Exercise material
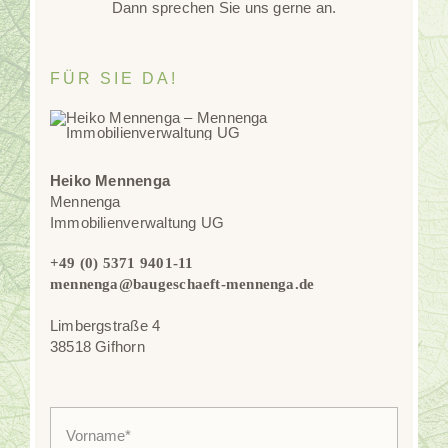
Dann sprechen Sie uns gerne an.
FÜR SIE DA!
Heiko Mennenga
Mennenga
Immobilienverwaltung UG
+49 (0) 5371 9401-11
mennenga@baugeschaeft-mennenga.de
Limbergstraße 4
38518 Gifhorn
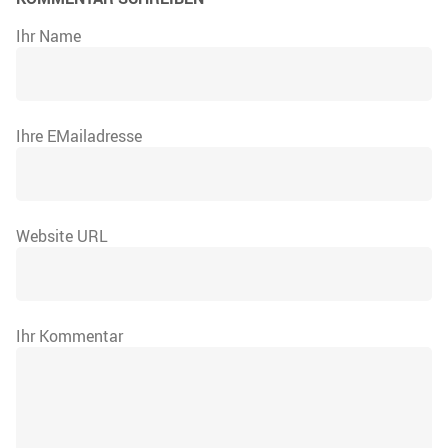
Ihr Name
Ihre EMailadresse
Website URL
Ihr Kommentar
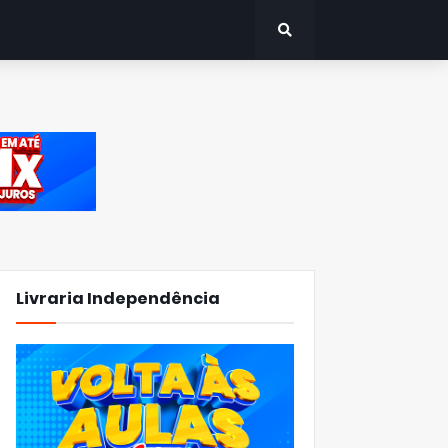
Livraria Independência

To do
The entries above need to be transcribed word for word, and the pictures stay out.

Result of this exercise
Dann sprechen Sie uns gerne an.
FÜR SIE DA!
Heiko Mennenga
Mennenga
Immobilienverwaltung UG
+49 (0) 5371 9401-11
mennenga@baugeschaeft-mennenga.de
Limbergstraße 4
38518 Gifhorn
Ihr Name
Ihre EMailadresse
Website URL
Ihr Kommentar
Livraria Independência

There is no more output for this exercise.